Information on tropical cyclone (TC) wind structure [e.g., the radius of maximum wind (RMW), wind radii, and asymmetric structure] is essential for both disaster prevention and deepening scientific understanding of TCs. In the western North Pacific, however, it has been difficult to estimate TC wind structure in the inner core, including the RMW and asymmetric structure, due to the lack of high wind observations. The advent of C-band synthetic aperture radar (SAR) has led to a breakthrough in observing high winds with high spatial resolution in the inner core of TCs.

Japan Aerospace Exploration Agency (JAXA) and Meteorological Research Institute of Japan Meteorological Agency (MRI/JMA) are currently working to develop a new L-band SAR wind product that uses the Phased Array L-band Synthetic Aperture Radar-2 (PALSAR-2) aboard the Advanced Land Observing Satellite-2 (ALOS-2), whose local sun time in a sun-synchronous sub-recurrent orbit is ~12:00 in descending pass and ~00:00 in ascending pass. Because a C-band SAR satellite can observe TCs twice a day in a sun-synchronous sub-recurrent orbit with a local time of ~06:00 in descending pass and ~18:00 in ascending pass, the development of L-band SAR wind products can contribute to increasing the frequency of SAR observations at intervals of up to 6 hours, which is the same time interval at which operational centers issue TC advisories. Specifically, in the L-band SAR development, we collect match-ups between PALSAR-2 HV σ⁰ and the Stepped Frequency Microwave Radiometer (SFMR) surface winds observed by aircraft, develop Geophysical Model Functions (GMFs), retrieve ocean surface winds using the GMFs, and validate retrieved ALOS-2 winds. We confirmed the capability of high wind speed retrieval up to 55 m s–1. We, however, still struggle with some quality issues caused by Radio Frequency Interference (RFI), Noise Equivalent Sigma Zero (NESZ), Faraday rotation in the ionosphere, and rain attenuation.

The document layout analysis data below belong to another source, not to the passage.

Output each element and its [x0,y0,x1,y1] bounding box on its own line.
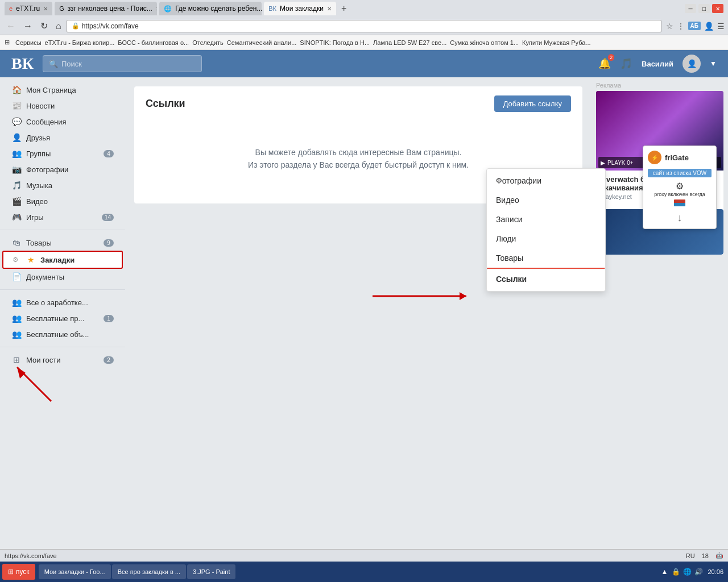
sidebar-item-video[interactable]: 🎬 Видео [2,193,123,209]
sidebar-item-guests[interactable]: ⊞ Мои гости 2 [2,352,123,368]
star-button[interactable]: ☆ [666,22,673,31]
new-tab-button[interactable]: + [338,2,349,15]
sidebar-item-goods[interactable]: 🛍 Товары 9 [2,235,123,251]
taskbar-item-3[interactable]: 3.JPG - Paint [187,564,235,579]
bookmark-bag[interactable]: Сумка жіноча оптом 1... [450,39,519,46]
tab-where[interactable]: 🌐 Где можно сделать ребен... ✕ [159,2,262,15]
tab-bookmarks[interactable]: ВК Мои закладки ✕ [264,2,336,15]
sidebar-label-freeads: Бесплатные объ... [26,330,89,339]
gear-icon: ⚙ [13,256,19,264]
tab-close2[interactable]: ✕ [156,6,157,12]
abp-icon: АБ [688,22,701,30]
play-icon: ▶ [601,160,605,166]
sidebar-item-freeads[interactable]: 👥 Бесплатные объ... [2,326,123,342]
taskbar-time: 20:06 [708,568,723,575]
messages-icon: 💬 [11,117,22,127]
dropdown-links[interactable]: Ссылки [487,269,605,289]
taskbar-icon-1: ▲ [660,567,669,576]
start-label: пуск [16,568,30,576]
sidebar-item-freeprod[interactable]: 👥 Бесплатные пр... 1 [2,310,123,326]
bookmarks-dropdown: Фотографии Видео Записи Люди Товары Ссыл… [486,168,606,292]
bookmark-semantic[interactable]: Семантический анали... [227,39,297,46]
status-url: https://vk.com/fave [5,552,686,559]
sidebar-item-music[interactable]: 🎵 Музыка [2,177,123,193]
bookmark-shirt[interactable]: Купити Мужская Руба... [522,39,591,46]
sidebar-item-friends[interactable]: 👤 Друзья [2,130,123,146]
bookmark-etxt[interactable]: eTXT.ru - Биржа копир... [45,39,115,46]
menu-button[interactable]: ☰ [717,22,725,31]
tab-close[interactable]: ✕ [43,6,48,12]
bookmark-boss[interactable]: БОСС - биллинговая о... [118,39,189,46]
sidebar-item-games[interactable]: 🎮 Игры 14 [2,209,123,225]
add-link-button[interactable]: Добавить ссылку [494,95,571,112]
groups-badge: 4 [104,150,114,157]
sidebar-item-messages[interactable]: 💬 Сообщения [2,114,123,130]
maximize-button[interactable]: □ [698,4,710,13]
taskbar-item-2[interactable]: Все про закладки в ... [112,564,186,579]
sidebar-item-bookmarks[interactable]: ⚙ ★ Закладки [2,251,123,269]
taskbar-clock: 20:06 [708,568,723,575]
empty-text-1: Вы можете добавлять сюда интересные Вам … [157,146,560,159]
bookmark-list-button[interactable]: ⋮ [677,22,685,31]
bookmark-lamp[interactable]: Лампа LED 5W E27 све... [373,39,446,46]
dropdown-video[interactable]: Видео [487,190,605,210]
tab-close4[interactable]: ✕ [327,6,332,12]
sidebar-section-guests: ⊞ Мои гости 2 [0,347,125,368]
sidebar-item-news[interactable]: 📰 Новости [2,98,123,114]
search-placeholder: Поиск [61,60,82,68]
notification-badge: 2 [608,54,614,61]
status-right: RU 18 🤖 [686,552,723,559]
bookmark-track[interactable]: Отследить [192,39,224,46]
minimize-button[interactable]: ─ [685,4,696,13]
taskbar-item-1[interactable]: Мои закладки - Гоо... [39,564,111,579]
vk-nav-right: 🔔 2 🎵 Василий 👤 ▼ [598,55,717,73]
back-button[interactable]: ← [3,20,18,32]
bookmark-services[interactable]: Сервисы [15,39,42,46]
ad-label: Реклама [596,82,723,89]
status-bar: https://vk.com/fave RU 18 🤖 [0,549,728,562]
sidebar-label-docs: Документы [26,273,64,281]
locale-label: RU [686,552,695,559]
start-button[interactable]: ⊞ пуск [2,564,35,580]
tab-search[interactable]: G ззг николаев цена - Поис... ✕ [55,2,157,15]
status-number: 18 [702,552,709,559]
video-icon: 🎬 [11,196,22,206]
home-button[interactable]: ⌂ [53,20,64,32]
games-badge: 14 [102,214,114,221]
windows-icon: ⊞ [8,568,14,576]
browser-frame: e eTXT.ru ✕ G ззг николаев цена - Поис..… [0,0,728,582]
sidebar-label-guests: Мои гости [26,356,60,364]
music-button[interactable]: 🎵 [620,57,632,70]
sidebar-item-mypage[interactable]: 🏠 Моя Страница [2,82,123,98]
freeads-icon: 👥 [11,329,22,339]
ad-play-label: PLAYK 0+ [607,160,634,166]
proxy-label: proxy включен всегда [654,192,705,197]
forward-button[interactable]: → [20,20,35,32]
tab-favicon3: 🌐 [164,5,172,13]
vk-search-bar[interactable]: 🔍 Поиск [43,55,202,72]
sidebar-item-photos[interactable]: 📷 Фотографии [2,161,123,177]
tab-label4: Мои закладки [280,5,324,13]
close-button[interactable]: ✕ [712,4,723,13]
address-text: https://vk.com/fave [82,22,139,30]
music-icon: 🎵 [11,180,22,190]
user-button[interactable]: 👤 [704,22,714,31]
dropdown-posts[interactable]: Записи [487,210,605,229]
reload-button[interactable]: ↻ [38,19,51,32]
bookmark-sinoptik[interactable]: SINOPTIK: Погода в Н... [300,39,370,46]
address-bar[interactable]: 🔒 https://vk.com/fave [67,20,661,32]
sidebar-item-groups[interactable]: 👥 Группы 4 [2,146,123,161]
dropdown-photos[interactable]: Фотографии [487,171,605,190]
dropdown-people[interactable]: Люди [487,229,605,248]
avatar[interactable]: 👤 [682,55,701,73]
apps-button[interactable]: ⊞ [5,39,10,46]
notifications-button[interactable]: 🔔 2 [598,57,611,70]
avatar-dropdown-icon[interactable]: ▼ [710,60,717,68]
frigate-header: ⚡ friGate [648,151,712,164]
sidebar-item-docs[interactable]: 📄 Документы [2,269,123,285]
sidebar-item-earnings[interactable]: 👥 Все о заработке... [2,294,123,310]
vk-logo[interactable]: ВК [11,55,34,73]
nav-bar: ← → ↻ ⌂ 🔒 https://vk.com/fave ☆ ⋮ АБ 👤 ☰ [0,17,728,35]
tab-etxt[interactable]: e eTXT.ru ✕ [5,2,52,15]
dropdown-goods[interactable]: Товары [487,248,605,268]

We also conduct application studies using SAR wind data. In the latter half of this presentation, we will show the consistency and inconsistency of SAR winds equivalent to a 1-min sustained wind speed with the conventionally estimated 10-min sustained wind best track data (i.e., JMA best track data), methods and results of estimating wind structure parameters using SAR winds as a training dataset, and results of SAR wind assimilation into a numerical model.